98 Views Asked by At

Given the numerical distributions $p(x,y), p(x|y), p(y|x)$, what is the most numerically robust way of computing $I(X;Y)$? Should one use the formula for $I(X;Y)$ directly? Or should we use either of the identities for $I(X;Y)$ that involves the entropy functions.

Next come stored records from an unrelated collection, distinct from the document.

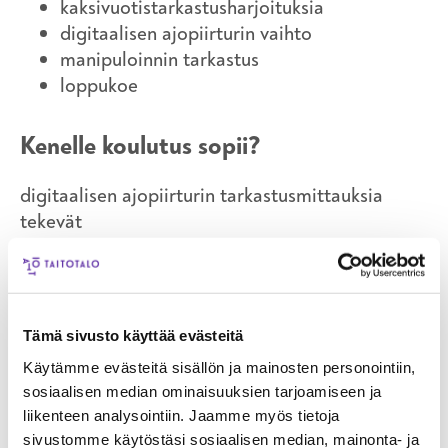
kaksivuotistarkastusharjoituksia
digitaalisen ajopiirturin vaihto
manipuloinnin tarkastus
loppukoe
Kenelle koulutus sopii?
digitaalisen ajopiirturin tarkastusmittauksia
tekevät
i
Kysy lisää
Tämä sivusto käyttää evästeitä
Tuula Haapakorpi
Käytämme evästeitä sisällön ja mainosten personointiin,
koulutuskoordinaattori,
sosiaalisen median ominaisuuksien tarjoamiseen ja
autoala/raskaskalusto, auto- ja
henkilönostimet, kuormausnosturit
liikenteen analysointiin. Jaamme myös tietoja
050 374 2215
sivustomme käytöstäsi sosiaalisen median, mainonta- ja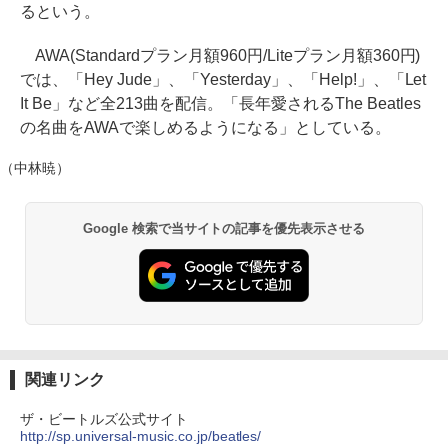
るという。
AWA(Standardプラン月額960円/Liteプラン月額360円)
では、「Hey Jude」、「Yesterday」、「Help!」、「Let
It Be」など全213曲を配信。「長年愛されるThe Beatles
の名曲をAWAで楽しめるようになる」としている。
（中林暁）
Google 検索で当サイトの記事を優先表示させる
関連リンク
ザ・ビートルズ公式サイト
http://sp.universal-music.co.jp/beatles/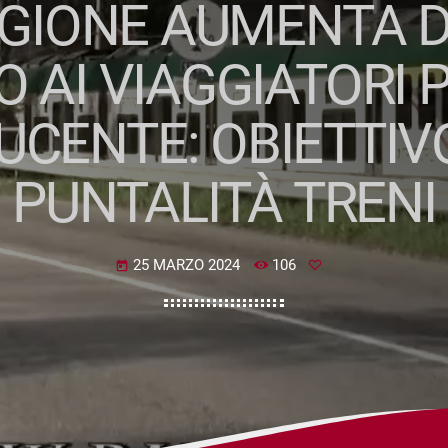
GIONE AUMENTA D
 AI VIAGGIATORI P
UCENTE: OBIETTIV
PUNTALITÀ TRENI
25 MARZO 2024
106
today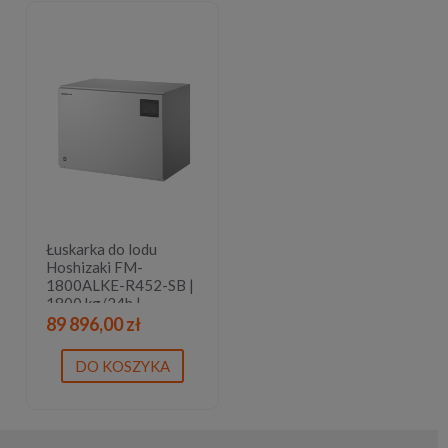
Łuskarka do lodu
Hoshizaki FM-
1800ALKE-R452-SB |
1800 kg/24h |
chłodzona powietrzem
89 896,00 zł
| płatki lodu
DO KOSZYKA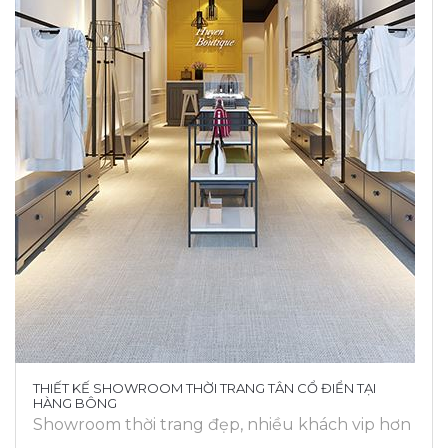
THIẾT KẾ SHOWROOM THỜI TRANG TÂN CỔ ĐIỂN TẠI
HÀNG BÔNG
Showroom thời trang đẹp, nhiều khách vip hơn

I cannot find any reference on the subject in "Numerical Recipes" by Press et al. and "Elements of Information Theory" by Cover and Thomas.


A little background:

Define $p(X=x,Y=y)$ to be a joint discrete probability distribution over the same support $\mathcal{X}$. Then, the Shannon entropy of the joint distribution is

$$ H(X,Y) := -\sum_{x\in \mathcal{X}}\sum_{y \in \mathcal{X}}p(x,y)\log_2 p(x,y) $$

and the entropy of the marginals are of the form

$$ H(X) := -\sum_{x\in \mathcal{X}}p(x)\log_2 p(x) $$

Furthermore, say we can compute the conditional probability distributions. Then we have entropy functions of the form

$$ H(X|Y) := -\sum_{x\in \mathcal{X}}p(x,y)\log_2 p(x|y) $$

Now, defining the mutual information

$$I(X;Y) := -\sum_{x\in \mathcal{X}}\sum_{y \in \mathcal{X}}p(x,y)\log_2\frac{ p(x,y)}{p(x),p(y)}\;,$$

we have the usual relationships

$$ I(X;Y) = H(X) - H(X|Y)$$ $$ I(X;Y) = H(X) + H(Y) - H(X,Y)$$


The mutual information involves divisions which can be somewhat numerically unstable. The entropy functions involve terms of lower magnitude, so it could also be numerically unstable under addition. Seems like there is a trade-off here.